▶ **AIM OF THE EXERCISE**
In the data that follows, find the line with "BSA נוסדה על-ידי סיימון הארופ ו"; transcribe it, every later line up to the one with "הפרסומת שנפסלה לשידור", and that line as well, exactly and with no others.
*** DATA LISTING Section Begins ***
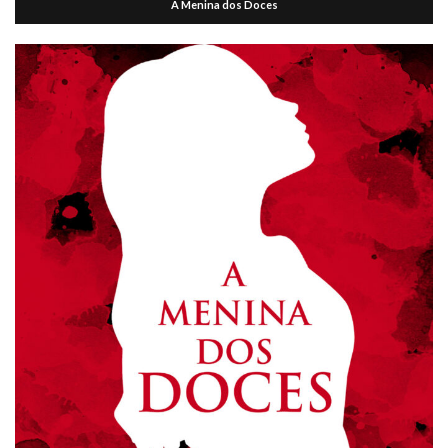
A Menina dos Doces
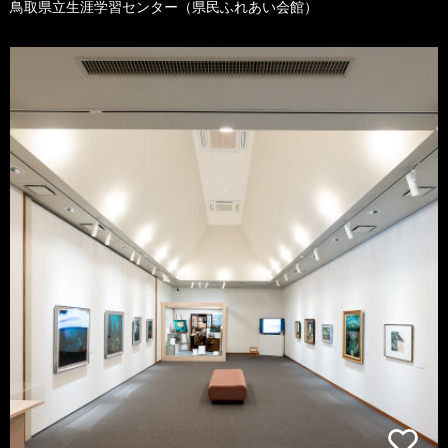
鳥取県立生涯学習センター（県民ふれあい会館）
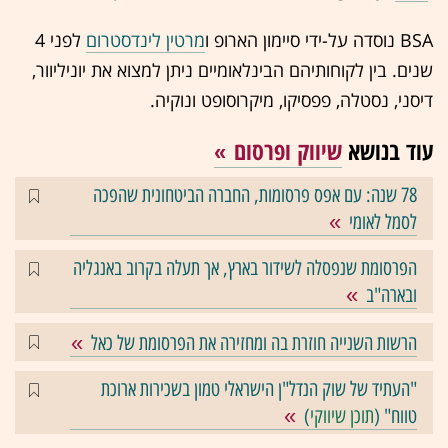
BSA נוסדה על-ידי סיימון הארופ ו
מרטין לינדסטרום
לפני 4
שנים. בין לקוחותיהם הבינלאומיים ניתן למצוא את יוניליוור,
דיסני, נסטלה, פפסיקו, מיקרוסופט ונוקיה.
עוד בנושא
שיווק ופרסום
78 שנה: עם אפס פרסומות, החברה הביטחונית שהפכה
לסמל לאומי
הפרסומת שנפסלה לשידור בארץ, אך תעלה בקרוב באנגליה
ובארה"ב
הרשות השנייה חוזרת בה ומחזירה את הפרסומת של כאל
"העתיד של שוק הנדל"ן הישראלי טמון בשכירות ארוכת
טווח" (
תוכן שיווקי
)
*** DATA LISTING Section Ends ***
▶ **EXPECTED ANSWER**
BSA נוסדה על-ידי סיימון הארופ ו
מרטין לינדסטרום
לפני 4
שנים. בין לקוחותיהם הבינלאומיים ניתן למצוא את יוניליוור,
דיסני, נסטלה, פפסיקו, מיקרוסופט ונוקיה.
עוד בנושא
שיווק ופרסום
78 שנה: עם אפס פרסומות, החברה הביטחונית שהפכה
לסמל לאומי
הפרסומת שנפסלה לשידור בארץ, אך תעלה בקרוב באנגליה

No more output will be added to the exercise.